I’ve long been struck by the total lack of polemic in Amos against Ba’al and other deities, a polemic that typifies his close contemporary Hosea, and which will be taken up by the later prophetic tradition and eventually come to characterize much other Biblical literature (in particular the Deuteronomic material). It is now becoming clear to me that the same can be said of Isaiah of Jerusalem, whose emphases resemble those of Amos (a fellow Judahite prophet). What’s more, there are only two mentions that I’ve found in Isaiah of Asherim (often translated as “sacred poles”), and neither passage seems to polemicize against the objects themselves or the deity they may have represented.
While there may have been earlier traditions that Hosea built upon, it seems to me that, more than anything else, we owe the Biblical notion of YHWH as a jealous God, husband of the nation who tolerates no rivals, to the unique perspective of a prophet whose understanding was shaped by his own unhappy marital experience.
The title of this post, of course, alludes to both Hosea’s experience and to the absence of polemic against Ba’al in the writings of his contemporaries. Ba’al, after all, means husband in Hebrew, even today in modern Hebrew.

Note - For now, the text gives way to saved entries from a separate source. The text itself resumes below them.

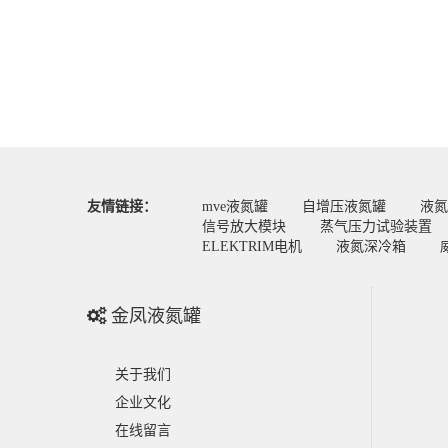
友情链接：
mve液氮罐
自增压液氮罐
液氮
信号放大模块
蒸气压力试验装置
ELEKTRIM电机
液氮深冷箱
金凤液氮罐
关于我们
企业文化
在线留言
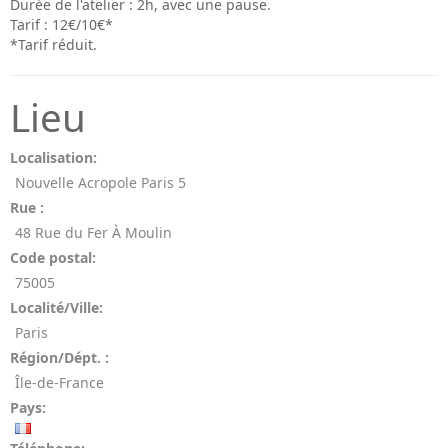
Durée de l'atelier : 2h, avec une pause.
Tarif : 12€/10€*
*Tarif réduit.
Lieu
Localisation:
Nouvelle Acropole Paris 5
Rue :
48 Rue du Fer À Moulin
Code postal:
75005
Localité/Ville:
Paris
Région/Dépt. :
Île-de-France
Pays:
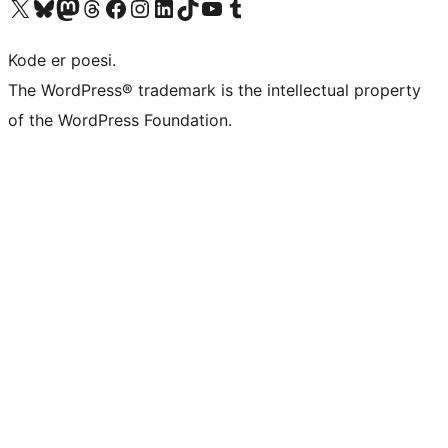
Besøk vår konto på X
Visit our Bluesky account
Besøk vår Mastodon-konto
Visit our Threads account
Besøk vår Facebook-side
Besøk vår Instagram-konto
Besøk vår LinkedIn-konto
Visit our TikTok account
Visit our YouTube channel
Visit our Tumblr account
Kode er poesi.
The WordPress® trademark is the intellectual property
of the WordPress Foundation.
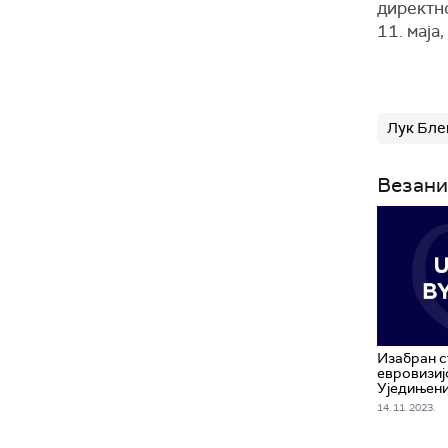
директно
11. маја
Лук Бле
Везани
Изабран с
евровизиј
Уједињени
14. 11. 2023.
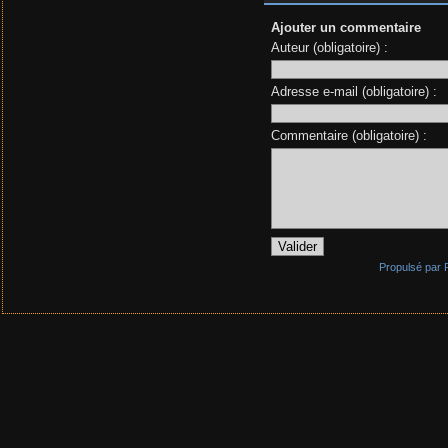
Ajouter un commentaire
Auteur (obligatoire) :
Adresse e-mail (obligatoire) :
Commentaire (obligatoire) :
Propulsé par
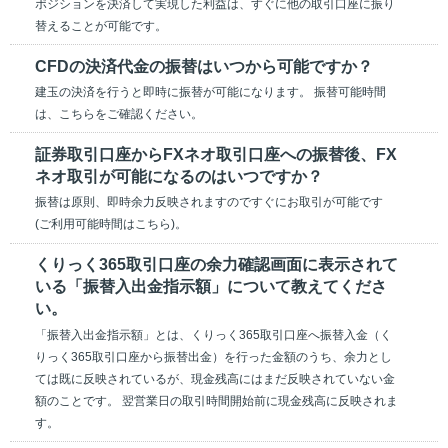
ポジションを決済して実現した利益は、すぐに他の取引口座に振り
替えることが可能です。
CFDの決済代金の振替はいつから可能ですか？
建玉の決済を行うと即時に振替が可能になります。 振替可能時間
は、こちらをご確認ください。
証券取引口座からFXネオ取引口座への振替後、FX
ネオ取引が可能になるのはいつですか？
振替は原則、即時余力反映されますのですぐにお取引が可能です
(ご利用可能時間はこちら)。
くりっく365取引口座の余力確認画面に表示されて
いる「振替入出金指示額」について教えてくださ
い。
「振替入出金指示額」とは、くりっく365取引口座へ振替入金（く
りっく365取引口座から振替出金）を行った金額のうち、余力とし
ては既に反映されているが、現金残高にはまだ反映されていない金
額のことです。 翌営業日の取引時間開始前に現金残高に反映されま
す。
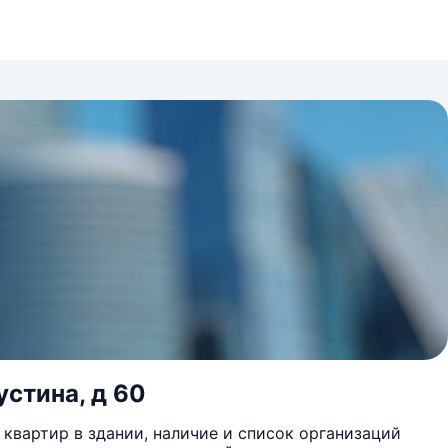
устина, д 60
квартир в здании, наличие и список организаций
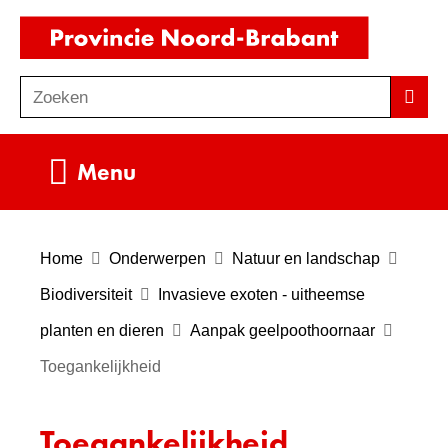
Ga
(naar
naar
homepag
de
Zoeken
Z
Zoek
inhoud
o
e
Uitklappen
Menu
k
e
n
Home
Onderwerpen
Natuur en landschap
Biodiversiteit
Invasieve exoten - uitheemse
planten en dieren
Aanpak geelpoothoornaar
Toegankelijkheid
Toegankelijkheid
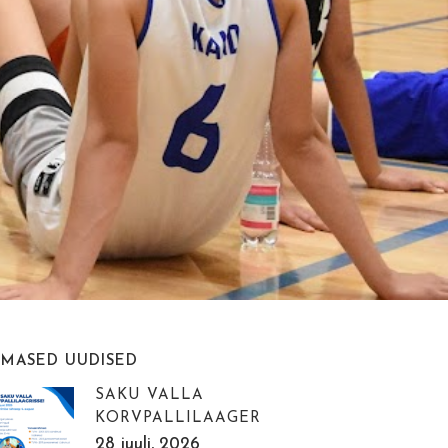
IMASED UUDISED
SAKU VALLA
KORVPALLILAAGER
28 juuli, 2026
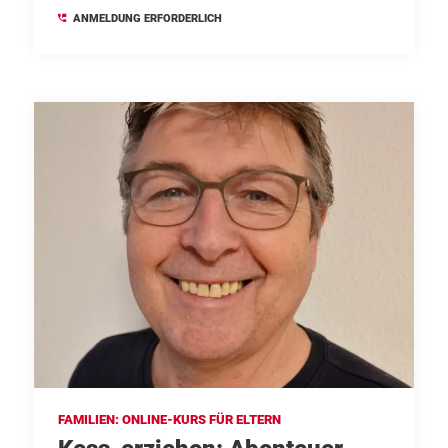
ANMELDUNG ERFORDERLICH
FAMILIEN: ONLINE-KURS FÜR ELTERN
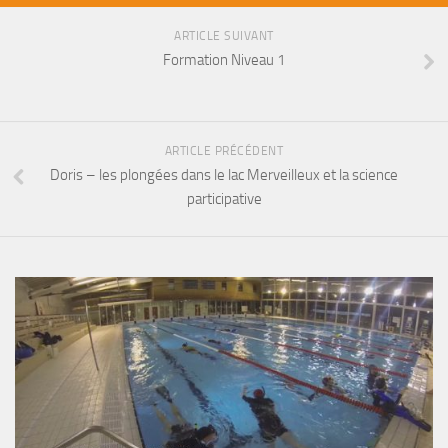
Fosse
ARTICLE SUIVANT
Sorties techniques
Formation Niveau 1
APNEE
SORTIES
ARTICLE PRÉCÉDENT
Sorties 2026
Doris – les plongées dans le lac Merveilleux et la science
Sorties 2025
participative
Sorties 2024
Sorties 2023
Sorties 2022
Sorties 2021
Sorties 2020
Sorties 2019
Sorties 2018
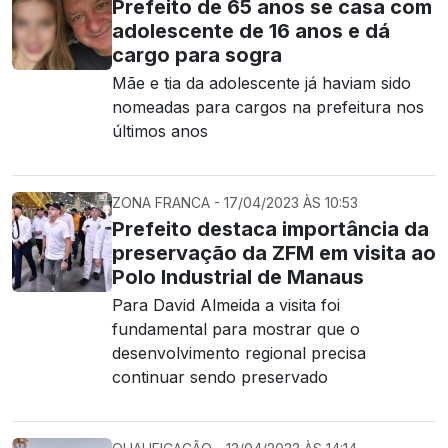
Prefeito de 65 anos se casa com
adolescente de 16 anos e dá
cargo para sogra
Mãe e tia da adolescente já haviam sido
nomeadas para cargos na prefeitura nos
últimos anos
ZONA FRANCA - 17/04/2023 ÀS 10:53
Prefeito destaca importância da
preservação da ZFM em visita ao
Polo Industrial de Manaus
Para David Almeida a visita foi
fundamental para mostrar que o
desenvolvimento regional precisa
continuar sendo preservado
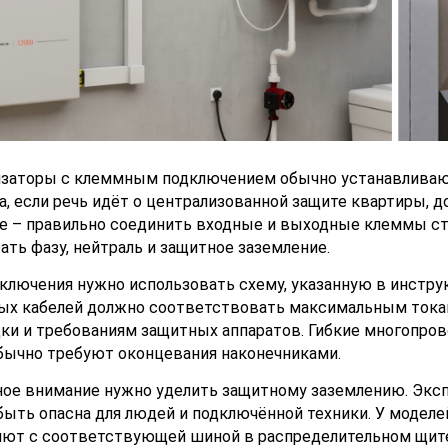
заторы с клеммным подключением обычно устанавливают
а, если речь идёт о централизованной защите квартиры, д
 – правильно соединить входные и выходные клеммы ста
ать фазу, нейтраль и защитное заземление.
ключения нужно использовать схему, указанную в инстру
х кабелей должно соответствовать максимальным токам 
ки и требованиям защитных аппаратов. Гибкие многопров
ычно требуют оконцевания наконечниками.
ое внимание нужно уделить защитному заземлению. Эксп
ыть опасна для людей и подключённой техники. У моде
ют с соответствующей шиной в распределительном щите.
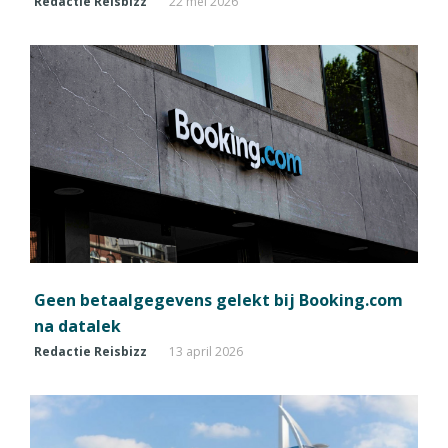
Redactie Reisbizz
22 mei 2026
Geen betaalgegevens gelekt bij Booking.com
na datalek
Redactie Reisbizz
13 april 2026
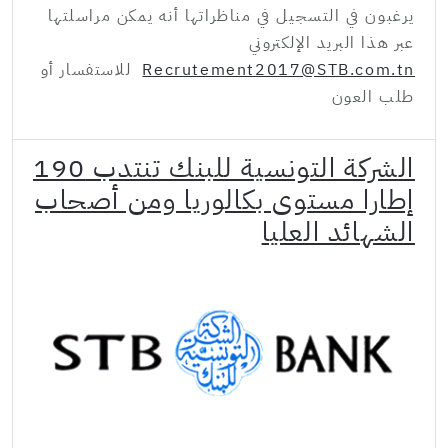
يرغبون في التسجيل في مناظراتها أنه يمكن مراسلتها
عبر هذا البريد الإلكتروني
Recrutement2017@STB.com.tn
للاستفسار أو
طلب العون
الشركة التونسية للبنك تنتدب 190
إطارا مستوى بكالوريا ومن أصحاب
الشهائد العليا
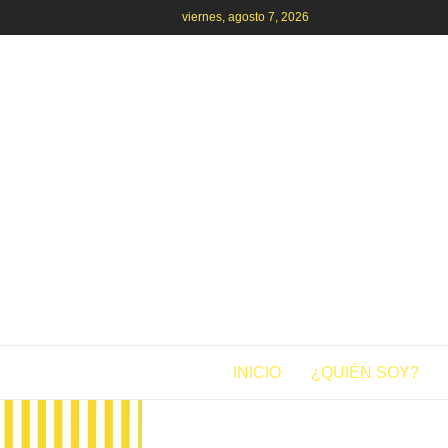
viernes, agosto 7, 2026
INICIO
¿QUIÉN SOY?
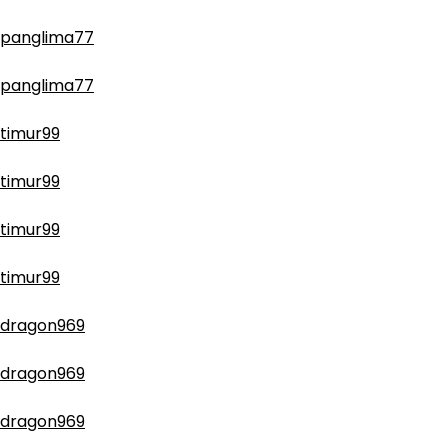
panglima77
panglima77
timur99
timur99
timur99
timur99
dragon969
dragon969
dragon969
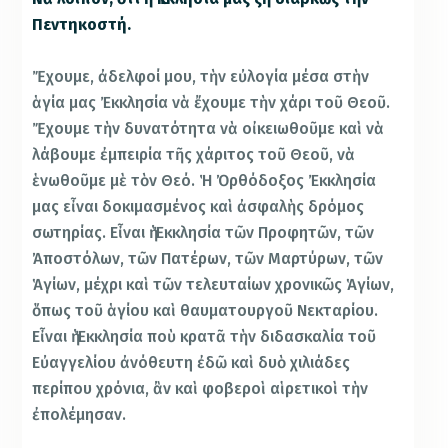
Πεντηκοστή.
Ἔχουμε, ἀδελφοί μου, τὴν εὐλογία μέσα στὴν
ἁγία μας Ἐκκλησία νὰ ἔχουμε τὴν χάρι τοῦ Θεοῦ.
Ἔχουμε τὴν δυνατότητα νὰ οἰκειωθοῦμε καὶ νὰ
λάβουμε ἐμπειρία τῆς χάριτος τοῦ Θεοῦ, νὰ
ἑνωθοῦμε μὲ τὸν Θεό. Ἡ Ὀρθόδοξος Ἐκκλησία
μας εἶναι δοκιμασμένος καὶ ἀσφαλὴς δρόμος
σωτηρίας. Εἶναι ἡ Ἐκκλησία τῶν Προφητῶν, τῶν
Ἀποστόλων, τῶν Πατέρων, τῶν Μαρτύρων, τῶν
Ἁγίων, μέχρι καὶ τῶν τελευταίων χρονικῶς Ἁγίων,
ὅπως τοῦ ἁγίου καὶ θαυματουργοῦ Νεκταρίου.
Εἶναι ἡ Ἐκκλησία ποὺ κρατᾶ τὴν διδασκαλία τοῦ
Εὐαγγελίου ἀνόθευτη ἐδῶ καὶ δυὸ χιλιάδες
περίπου χρόνια, ἂν καὶ φοβεροὶ αἱρετικοὶ τὴν
ἐπολέμησαν.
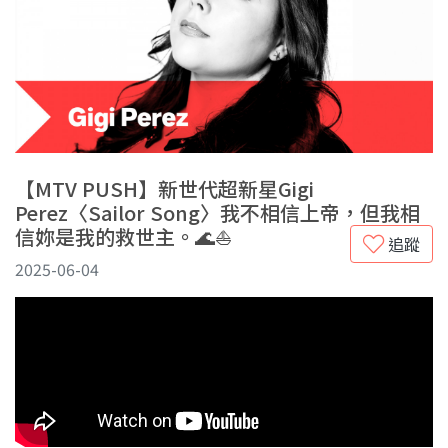
【MTV PUSH】新世代超新星Gigi
Perez〈Sailor Song〉我不相信上帝，但我相
信妳是我的救世主。🌊⛵
追蹤
2025-06-04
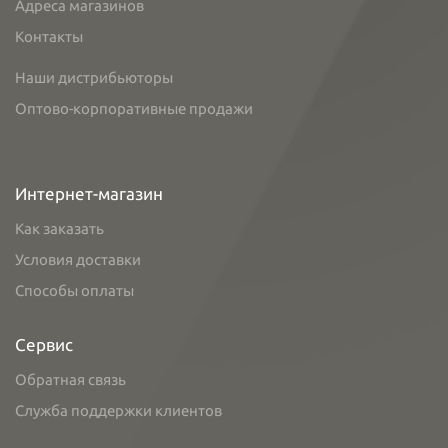
Адреса магазинов
Контакты
Наши дистрибьюторы
Оптово-корпоративные продажи
Интернет-магазин
Как заказать
Условия доставки
Способы оплаты
Сервис
Обратная связь
Служба поддержки клиентов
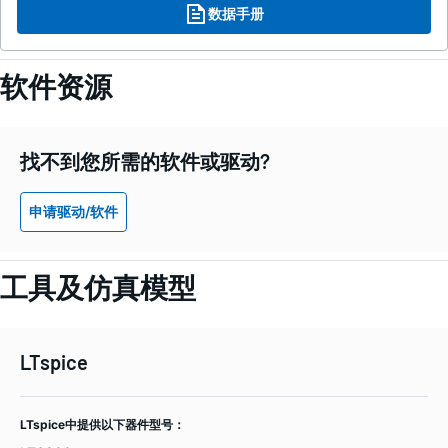
数据手册
软件资源
找不到您所需的软件或驱动?
申请驱动/软件
工具及仿真模型
LTspice
LTspice中提供以下器件型号：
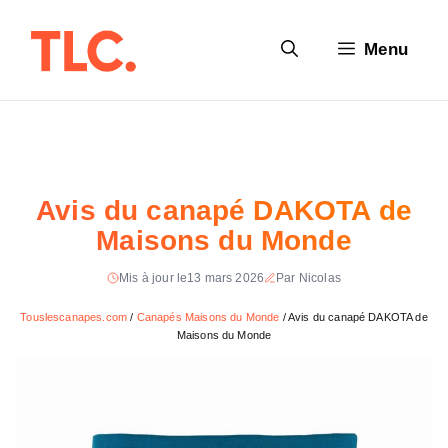
Aller
au
Menu
contenu
Avis du canapé DAKOTA de
Maisons du Monde
Mis à jour le
13 mars 2026
Par Nicolas
Touslescanapes.com
/
Canapés Maisons du Monde
/
Avis du canapé DAKOTA de
Maisons du Monde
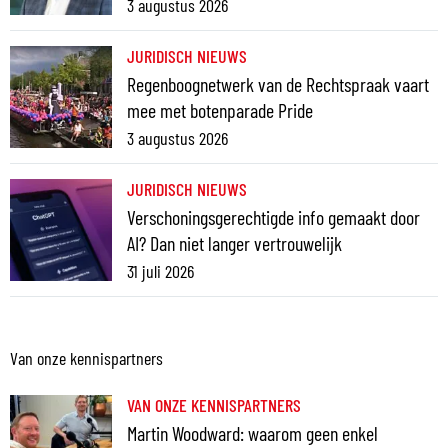
3 augustus 2026
JURIDISCH NIEUWS
Regenboognetwerk van de Rechtspraak vaart
mee met botenparade Pride
3 augustus 2026
JURIDISCH NIEUWS
Verschoningsgerechtigde info gemaakt door
AI? Dan niet langer vertrouwelijk
31 juli 2026
Van onze kennispartners
VAN ONZE KENNISPARTNERS
Martin Woodward: waarom geen enkel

As always, I invite readers whose expertise on the Hebrew Bible is greater than my own to chime in and perhaps point out evidence I have missed. One of the great things about blogging about the Bible is the opportunity both to share scholarly perspectives with a wider audience, and at the same time to interact with other scholars and get input and feedback from those both with similar and with very different areas of expertise.